Par une lettre en date du 19 août 2016, la Commune a demandé des pièces complémentaires à la société pétitionnaire.

Les pièces complémentaires ont été transmises à la Commune le 29 août 2023.

Le dossier était alors en état d’être instruit.

Plus précisément, le délai d’instruction, ici de trois mois, a donc commencé à courir à compter du 29 août 2023.

C’est ici bien comprendre que, sauf intervention préalable d’une décision expresse, un permis de construire tacite serait né le 29 novembre 2023.

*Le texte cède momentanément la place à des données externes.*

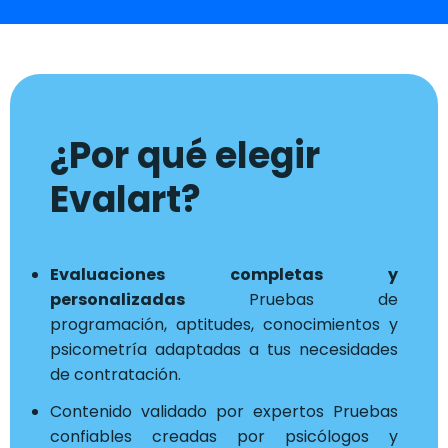
¿Por qué elegir
Evalart?
Evaluaciones completas y
personalizadas
Pruebas de
programación, aptitudes, conocimientos y
psicometría adaptadas a tus necesidades
de contratación.
Contenido validado por expertos Pruebas
confiables creadas por psicólogos y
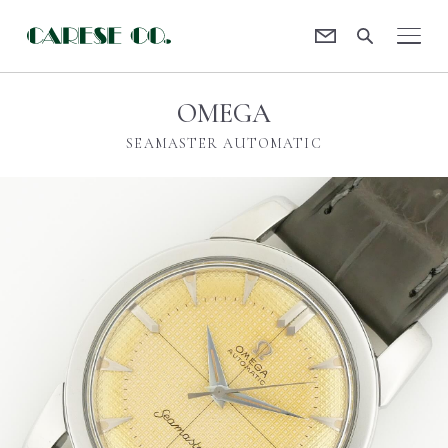
Contact
CARESE [ケアーズ]
OMEGA
SEAMASTER AUTOMATIC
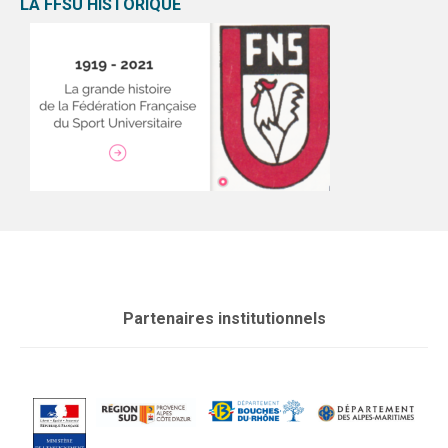
LA FFSU HISTORIQUE
Partenaires institutionnels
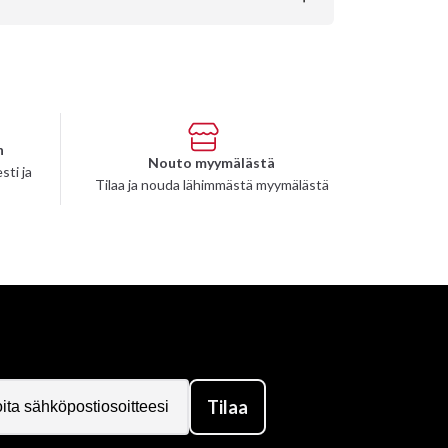
n
Nouto myymälästä
sti ja
Tilaa ja nouda lähimmästä myymälästä
Tilaa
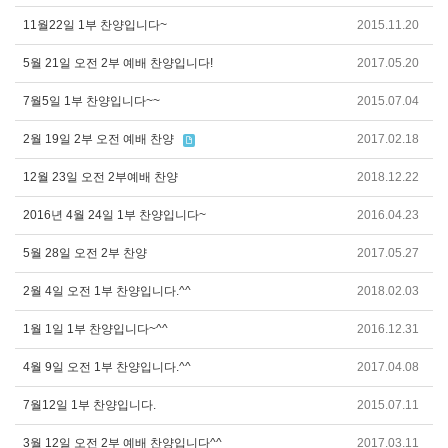
11월22일 1부 찬양입니다~
2015.11.20
5월 21일 오전 2부 예배 찬양입니다!
2017.05.20
7월5일 1부 찬양입니다~~
2015.07.04
2월 19일 2부 오전 예배 찬양
2017.02.18
12월 23일 오전 2부예배 찬양
2018.12.22
2016년 4월 24일 1부 찬양입니다~
2016.04.23
5월 28일 오전 2부 찬양
2017.05.27
2월 4일 오전 1부 찬양입니다.^^
2018.02.03
1월 1일 1부 찬양입니다~^^
2016.12.31
4월 9일 오전 1부 찬양입니다.^^
2017.04.08
7월12일 1부 찬양입니다.
2015.07.11
3월 12일 오전 2부 예배 찬양입니다^^
2017.03.11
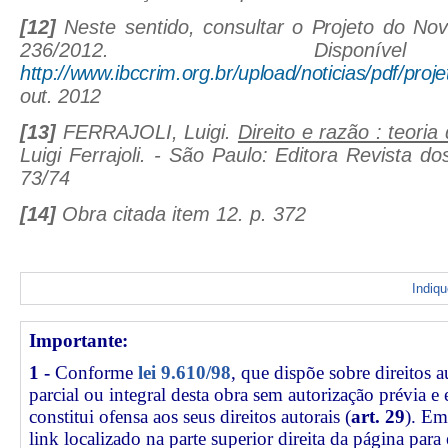
[12]
Neste sentido, consultar o Projeto do No
236/2012. Dispo
http://www.ibccrim.org.br/upload/noticias/pdf/proje
out. 2012
[13]
FERRAJOLI, Luigi.
Direito e razão : teori
Luigi Ferrajoli. - São Paulo: Editora Revista do
73/74
[14]
Obra citada item 12. p. 372
Indiq
Importante:
1 -
Conforme
lei 9.610/98
, que dispõe sobre direitos a
parcial ou integral desta obra sem autorização prévia e
constitui ofensa aos seus direitos autorais (
art. 29
). Em
link
localizado na parte superior direita da página par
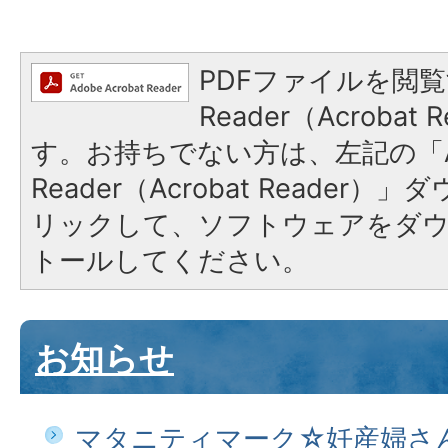
PDFファイルを閲覧
Reader（Acroba
す。お持ちでない方は、左記の「A
Reader（Acrobat Reade
リックして、ソフトウェアをダ
トールしてください。
お知らせ
マタニティマーク☆妊産婦さ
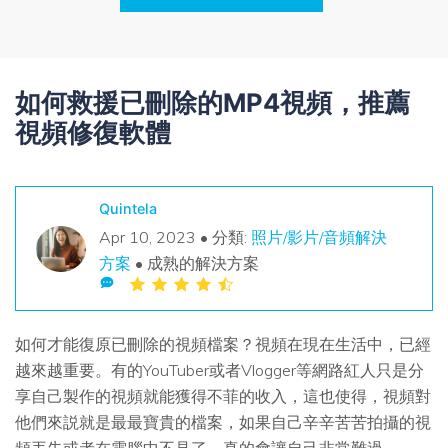
搜尋
查找更多解決方案
如何救援已刪除的MP4視頻，推薦
視頻修復軟體
Quintela
Apr 10, 2023 • 分類:
照片/影片/音頻解決
方案
• 成熟的解決方案
如何才能復原已刪除的視頻檔案？視頻在現在生活中，已經
越來越重要。有的YouTuber或者Vlogger等網路紅人只是分
享自己製作的視頻就能獲得不菲的收入，這也使得，視頻對
他們來説就是最最寶貴的檔案，如果自己辛辛苦苦拍攝的視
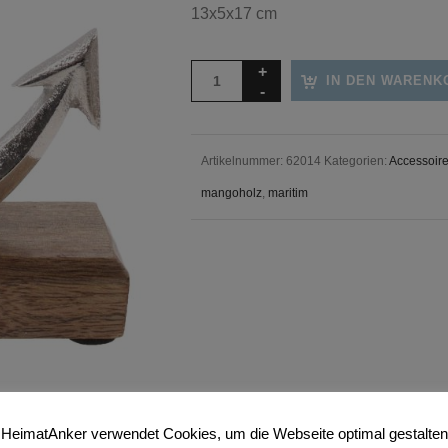
13x5x17 cm
IN DEN WARENK
Artikelnummer:
62014
Kategorien:
Accessoir
mangoholz
,
maritim
HeimatAnker verwendet Cookies, um die Webseite optimal gestalten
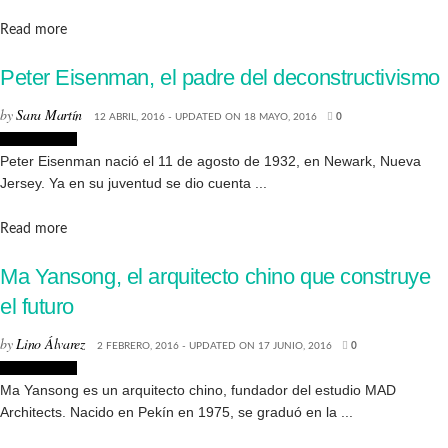
Details
Read more
Peter Eisenman, el padre del deconstructivismo
by
Sara Martín
12 ABRIL, 2016 - UPDATED ON 18 MAYO, 2016
0
Arquitectura
Peter Eisenman nació el 11 de agosto de 1932, en Newark, Nueva
Jersey. Ya en su juventud se dio cuenta ...
Details
Read more
Ma Yansong, el arquitecto chino que construye
el futuro
by
Lino Álvarez
2 FEBRERO, 2016 - UPDATED ON 17 JUNIO, 2016
0
Arquitectura
Ma Yansong es un arquitecto chino, fundador del estudio MAD
Architects. Nacido en Pekín en 1975, se graduó en la ...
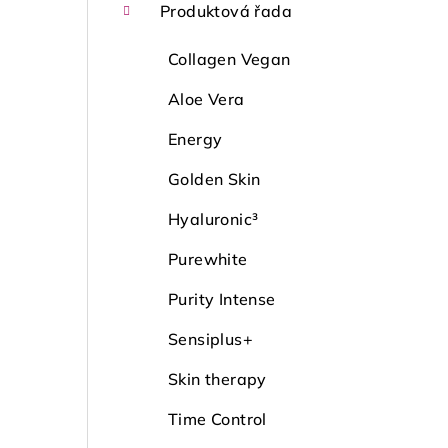
Produktová řada
Collagen Vegan
Aloe Vera
Energy
Golden Skin
Hyaluronic³
Purewhite
Purity Intense
Sensiplus+
Skin therapy
Time Control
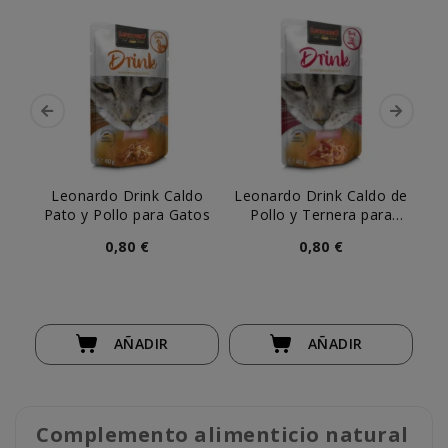
Leonardo Drink Caldo
Leonardo Drink Caldo de
Pato y Pollo para Gatos
Pollo y Ternera para
Gatos
0,80 €
0,80 €
AÑADIR
AÑADIR
Complemento alimenticio natural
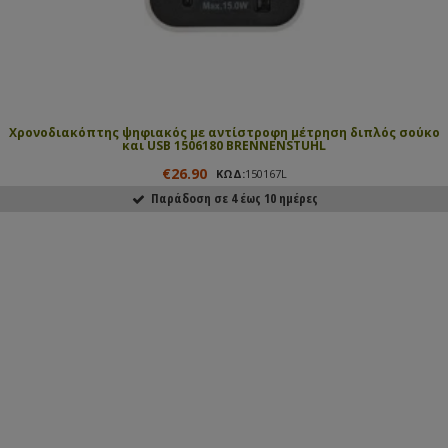
Χρονοδιακόπτης ψηφιακός με αντίστροφη μέτρηση διπλός σούκο
και USB 1506180 BRENNENSTUHL
€26.90
ΚΩΔ:
150167L
Παράδοση σε 4 έως 10 ημέρες
ΑΓΟΡΑΣΕ ΤΟ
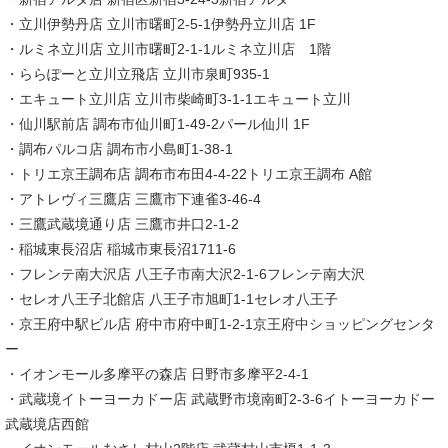
・立川伊勢丹店 立川市曙町2-5-1伊勢丹立川店 1F
・ルミネ立川店 立川市曙町2-1-1ルミネ立川店 1階
・ららぽーと立川立飛店 立川市泉町935-1
・エキュート立川店 立川市柴崎町3-1-1エキュート立川
・仙川駅前店 調布市仙川町1-49-2パール仙川 1F
・調布パルコ店 調布市小島町1-38-1
・トリエ京王調布店 調布市布田4-4-22トリエ京王調布 A館
・アトレヴィ三鷹店 三鷹市下連雀3-46-4
・三鷹武蔵境通り店 三鷹市井口2-1-2
・稲城東長沼店 稲城市東長沼1711-6
・フレンテ南大沢店 八王子市南大沢2-1-6フレンテ南大沢
・セレオ八王子北館店 八王子市旭町1-1セレオ八王子
・京王府中駅ビル店 府中市府中町1-2-1京王府中ショッピングセンタ
ー
・イオンモール多摩平の森店 日野市多摩平2-4-1
・武蔵境イトーヨーカドー店 武蔵野市境南町2-3-6イトーヨーカドー
武蔵境店西館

Toutefois, le pétitionnaire a produit de nouvelles pièces – nullement sollicitées par la Commune – les 27 octobre et 25 novembre 2016. Ces éléments correspondaient à des modifications de la demande de permis de construire initiale portant, d’une part, sur l’implantation d’un ouvrage d’art et, d’autre part, sur l’insertion paysagère du parking.

Le maire a finalement rejeté la demande de permis de construire de la société le 26 décembre 2016.

Le pétitionnaire a exercé un recours pour excès de pouvoir à l’encontre de cette décision de refus devant Le Tribunal administratif de Nice, qui l’a annulée.

La Commune a interjeté appel mais la Cour administrative d’appel de Marseille a confirmé le jugement de Nice.

La Commune s’est donc pourvue en cassation.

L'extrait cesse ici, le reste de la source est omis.